AVISTRAT – L’avenir se décide dès aujourd’hui (article complet)
Actualité
11 Oct, 2024

© Payerne Airport

Fin septembre, AERIA+ s’est associée à ASAPAYERNE, pour proposer une journée riche en discussions sur AVISTRAT, le projet de stratégie en matière d’espace aérien, avec un accent particulier sur les besoins du secteur et son avenir. Dans ce dossier, nous vous proposons de découvrir un retour complet sur cette manifestation, pour mieux comprendre l’opportunité et les défis de cette future stratégie fédérale. 

L’événement a aussi bien rassemblé des acteurs clés de l’industrie aéronautique que des responsables politiques, pour discuter de l’avenir de l’espace aérien suisse. Celui-ci a été inauguré par un mot de bienvenue du président d’AERIA+, Jean-Marc Probst. En soulignant l’importance de cette rencontre dans le cadre des évolutions stratégiques à venir pour l’espace aérien en Suisse, l’entrepreneur a rappelé que «le monde de l’aviation est à nouveau en plein essor, avec un probable doublement d’ici 20 ans des 4,3 milliards de passagers comptabilisés dans le monde en 2023». 

Un outil essentiel pour la Suisse 

Revenant à des considérations plus helvétiques, le président d’AERIA+ a rappelé l’importance du secteur pour notre pays. En effet, la Suisse «compte 190’000 personnes actives dans l’aviation avec des emplois directs», un secteur qui impacte la prospérité de toutes et tous puisque «la connectivité aérienne est nécessaire pour 50% des exportations en valeur  ainsi que pour accueillir 35 % de nos visiteurs». 

Alors que l’association existe pour «promouvoir et défendre une infrastructure romande performante dans l’intérêt de l’économie romande», Jean-Marc Probst se réjouit des «62% de votants qui ont accepté la nouvelle longueur de la piste de l’aéroport de Zurich». Un résultat qui montre que le sujet est bien compris de la population, une fois les enjeux expliqués de manière pragmatique, en dépassant les simplifications idéologiques qui prennent souvent trop de place dans ces débats.  

«Payerne est bien plus qu’une piste d’aviation»

Dans son allocution, la Conseillère d’Etat du canton de Vaud depuis 2022 après 16 ans au Conseil national, Isabelle Moret, rappelle d’abord que «la Broye porte une longue tradition de rêves et de conquêtes». En effet, l’enfant de la région Ernest Failloubaz devint en 1910 le premier pilote helvétique, à 21 ans, et resta dans la légende comme l’auteur du premier vol interurbain de Suisse entre son Avenches natale et la voisine Payerne. 

«Ce même esprit de pionnier anime encore Payerne, qui a su passer de l’aviation militaire à l’aviation civile, pour se positionner à la pointe des innovations technologiques du secteur», rappelle ensuite la conseillère d’État en charge de l’économie, de l’innovation, de l’emploi et du patrimoine. «Payerne, c’est bien plus qu’une piste d’aviation», complète la magistrate: «Le parc technologique de l’aéropole pourra accueillir jusqu’à 30 entreprises dans le domaine aéronautique / aérospatial avec un potentiel de 2 000 emplois à la clé.
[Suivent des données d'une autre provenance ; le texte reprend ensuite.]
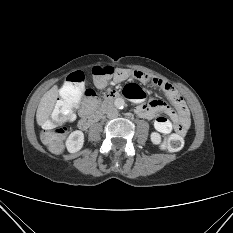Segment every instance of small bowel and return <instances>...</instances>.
Wrapping results in <instances>:
<instances>
[{"instance_id":"c3829d8e","label":"small bowel","mask_w":233,"mask_h":233,"mask_svg":"<svg viewBox=\"0 0 233 233\" xmlns=\"http://www.w3.org/2000/svg\"><path fill=\"white\" fill-rule=\"evenodd\" d=\"M129 79H134L159 89L170 103L168 104L161 99H152L149 102H145V94L141 88L136 84H128L125 87V94L135 103V111L138 116L154 120V127L159 133L168 134L172 130L180 135L186 133L190 126L189 111L174 86L157 77L124 68L116 69L111 84H119ZM95 105L96 102L93 103L85 99L79 109V115L82 118L89 116Z\"/></svg>"}]
</instances>
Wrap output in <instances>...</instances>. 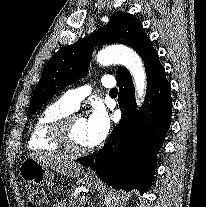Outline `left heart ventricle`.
Masks as SVG:
<instances>
[{
  "label": "left heart ventricle",
  "mask_w": 206,
  "mask_h": 207,
  "mask_svg": "<svg viewBox=\"0 0 206 207\" xmlns=\"http://www.w3.org/2000/svg\"><path fill=\"white\" fill-rule=\"evenodd\" d=\"M70 138L72 144L77 148L89 147L86 138V120L84 118L74 121L70 129Z\"/></svg>",
  "instance_id": "obj_1"
}]
</instances>
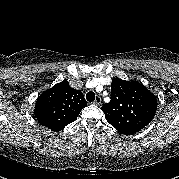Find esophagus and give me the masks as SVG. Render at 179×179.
<instances>
[{"instance_id":"34e87169","label":"esophagus","mask_w":179,"mask_h":179,"mask_svg":"<svg viewBox=\"0 0 179 179\" xmlns=\"http://www.w3.org/2000/svg\"><path fill=\"white\" fill-rule=\"evenodd\" d=\"M101 102H102V99H101V97L98 96V97H96V99H95V101H94V104L100 105Z\"/></svg>"}]
</instances>
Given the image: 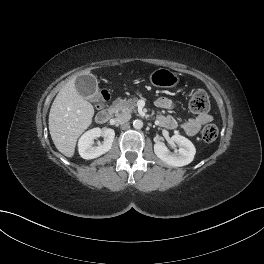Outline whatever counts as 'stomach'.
I'll return each mask as SVG.
<instances>
[{
  "label": "stomach",
  "mask_w": 264,
  "mask_h": 264,
  "mask_svg": "<svg viewBox=\"0 0 264 264\" xmlns=\"http://www.w3.org/2000/svg\"><path fill=\"white\" fill-rule=\"evenodd\" d=\"M149 79L152 85L160 88L175 87L180 81L179 76L167 68L156 69L150 74Z\"/></svg>",
  "instance_id": "1"
}]
</instances>
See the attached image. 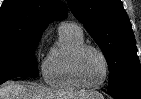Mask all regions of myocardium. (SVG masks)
<instances>
[{
    "mask_svg": "<svg viewBox=\"0 0 141 99\" xmlns=\"http://www.w3.org/2000/svg\"><path fill=\"white\" fill-rule=\"evenodd\" d=\"M88 50H93V51L97 52L101 56V58L103 59V62H104V68H105L104 77H103L102 81L97 84H88L87 82H85V80L83 79L82 74H81V67H80L81 59H82L83 55L85 54V52H87ZM72 65H73L74 76H75L77 82L83 88L98 89L106 83V81L108 80L109 75H110V65H109V60H108L106 54L104 53V51L102 49H100L99 47L94 46V45L83 44L82 46H80L76 50V52L73 56Z\"/></svg>",
    "mask_w": 141,
    "mask_h": 99,
    "instance_id": "myocardium-1",
    "label": "myocardium"
}]
</instances>
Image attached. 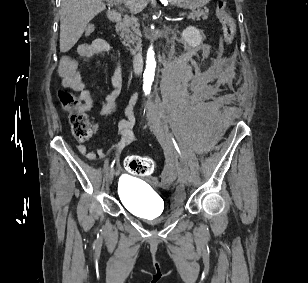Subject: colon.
I'll use <instances>...</instances> for the list:
<instances>
[{
	"instance_id": "colon-1",
	"label": "colon",
	"mask_w": 308,
	"mask_h": 283,
	"mask_svg": "<svg viewBox=\"0 0 308 283\" xmlns=\"http://www.w3.org/2000/svg\"><path fill=\"white\" fill-rule=\"evenodd\" d=\"M216 14L221 23L223 37L227 43H232L235 34V23L228 10L225 0H219L216 6ZM94 25L89 24L85 29V35L94 32ZM62 108L69 113V123L72 135L81 141L89 139L92 135V125L82 109L80 100L72 93L62 91L58 94ZM125 169L138 176H148L155 170V163L150 157L132 155L124 162Z\"/></svg>"
}]
</instances>
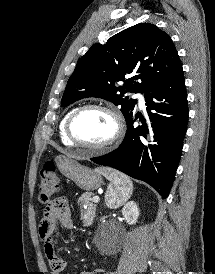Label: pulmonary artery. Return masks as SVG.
<instances>
[{"label": "pulmonary artery", "mask_w": 215, "mask_h": 274, "mask_svg": "<svg viewBox=\"0 0 215 274\" xmlns=\"http://www.w3.org/2000/svg\"><path fill=\"white\" fill-rule=\"evenodd\" d=\"M135 96L138 99L139 106L141 108H144L145 107V98H144L143 94L137 93Z\"/></svg>", "instance_id": "1"}]
</instances>
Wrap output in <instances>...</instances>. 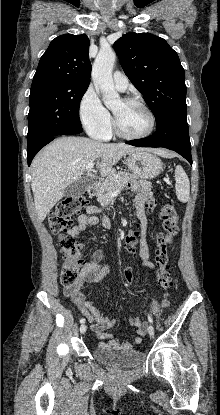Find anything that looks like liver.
Listing matches in <instances>:
<instances>
[{
    "instance_id": "liver-1",
    "label": "liver",
    "mask_w": 220,
    "mask_h": 415,
    "mask_svg": "<svg viewBox=\"0 0 220 415\" xmlns=\"http://www.w3.org/2000/svg\"><path fill=\"white\" fill-rule=\"evenodd\" d=\"M140 150L124 143H102L85 137L55 139L31 165V188L39 221L62 199L66 188L81 179L88 163L96 161L100 174L107 176L123 156ZM155 152L163 157L173 155L164 150Z\"/></svg>"
}]
</instances>
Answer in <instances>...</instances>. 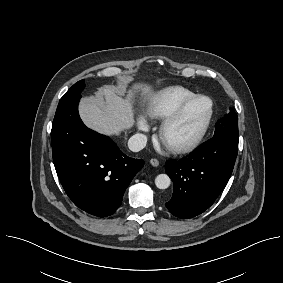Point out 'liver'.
<instances>
[{"label": "liver", "mask_w": 283, "mask_h": 283, "mask_svg": "<svg viewBox=\"0 0 283 283\" xmlns=\"http://www.w3.org/2000/svg\"><path fill=\"white\" fill-rule=\"evenodd\" d=\"M142 94L151 97V88L146 84L134 85ZM123 99L112 86L98 89L95 96L84 97L79 104V113L85 125L108 136H118L134 125L131 96Z\"/></svg>", "instance_id": "1"}]
</instances>
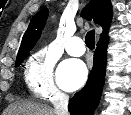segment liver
Listing matches in <instances>:
<instances>
[{
    "instance_id": "6515ba94",
    "label": "liver",
    "mask_w": 131,
    "mask_h": 115,
    "mask_svg": "<svg viewBox=\"0 0 131 115\" xmlns=\"http://www.w3.org/2000/svg\"><path fill=\"white\" fill-rule=\"evenodd\" d=\"M3 115H56L53 108L26 101L11 104Z\"/></svg>"
}]
</instances>
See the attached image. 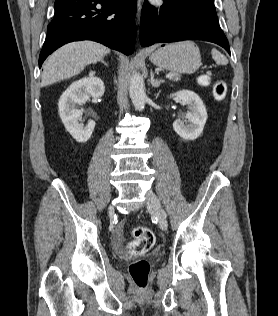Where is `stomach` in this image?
I'll use <instances>...</instances> for the list:
<instances>
[{
	"mask_svg": "<svg viewBox=\"0 0 278 316\" xmlns=\"http://www.w3.org/2000/svg\"><path fill=\"white\" fill-rule=\"evenodd\" d=\"M158 67L176 73L192 74L201 66L199 48L190 41L166 45L149 56Z\"/></svg>",
	"mask_w": 278,
	"mask_h": 316,
	"instance_id": "stomach-1",
	"label": "stomach"
}]
</instances>
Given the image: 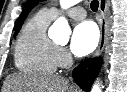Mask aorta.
<instances>
[{
	"instance_id": "1",
	"label": "aorta",
	"mask_w": 127,
	"mask_h": 92,
	"mask_svg": "<svg viewBox=\"0 0 127 92\" xmlns=\"http://www.w3.org/2000/svg\"><path fill=\"white\" fill-rule=\"evenodd\" d=\"M80 0H60V5L63 9H67ZM50 32L58 42H67L71 33L70 26L64 17L58 18L50 27ZM91 92H102L99 83H95Z\"/></svg>"
}]
</instances>
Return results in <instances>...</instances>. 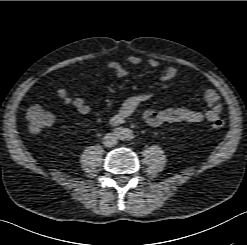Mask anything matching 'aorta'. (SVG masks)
Returning a JSON list of instances; mask_svg holds the SVG:
<instances>
[{
    "instance_id": "obj_1",
    "label": "aorta",
    "mask_w": 247,
    "mask_h": 245,
    "mask_svg": "<svg viewBox=\"0 0 247 245\" xmlns=\"http://www.w3.org/2000/svg\"><path fill=\"white\" fill-rule=\"evenodd\" d=\"M121 138L123 140H131V139H133L134 138L133 131L130 130V129H124L121 132Z\"/></svg>"
}]
</instances>
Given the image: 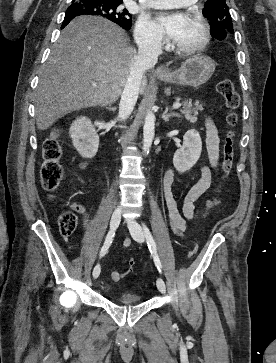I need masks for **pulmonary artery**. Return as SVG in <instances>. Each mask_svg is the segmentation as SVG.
Instances as JSON below:
<instances>
[{
	"label": "pulmonary artery",
	"mask_w": 276,
	"mask_h": 363,
	"mask_svg": "<svg viewBox=\"0 0 276 363\" xmlns=\"http://www.w3.org/2000/svg\"><path fill=\"white\" fill-rule=\"evenodd\" d=\"M196 0H151L150 6L156 8H178L194 3Z\"/></svg>",
	"instance_id": "pulmonary-artery-1"
}]
</instances>
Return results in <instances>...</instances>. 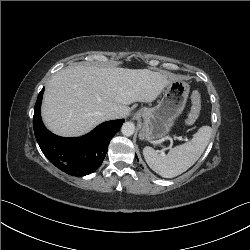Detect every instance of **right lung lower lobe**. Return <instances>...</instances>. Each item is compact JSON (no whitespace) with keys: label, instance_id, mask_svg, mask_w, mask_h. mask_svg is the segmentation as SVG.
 Here are the masks:
<instances>
[{"label":"right lung lower lobe","instance_id":"1","mask_svg":"<svg viewBox=\"0 0 250 250\" xmlns=\"http://www.w3.org/2000/svg\"><path fill=\"white\" fill-rule=\"evenodd\" d=\"M44 88L38 95L34 108L33 127L36 140L47 159L63 172L72 176H85L102 164L109 141L124 120L107 121L93 131L77 138H63L48 131L40 115Z\"/></svg>","mask_w":250,"mask_h":250}]
</instances>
Le canton s’engage donc dans le développement de Payerne autant comme poumon économique pour la région que comme pôle d’excellence pour les compétences de demain». 

En effet, sans remonter jusqu’à Solar Impulse, ces innovations pour le futur du secteur sont déjà bien présentes «avec des projets comme Solar Stratos, qui prévoit de rejoindre la stratosphère uniquement avec l’énergie photovoltaïque ou Destinus, qui prépare des appareils volants à l’hydrogène». Dans la lignée des autorités suisses ou des acteurs du secteur, Isabelle Moret est certaine que «l’aviation a un rôle à jouer dans la transition énergétique», en soulignant le rôle pionnier de l’aviation d’affaires pour innover dans l’adoption et la mise à l’échelle de ces technologies.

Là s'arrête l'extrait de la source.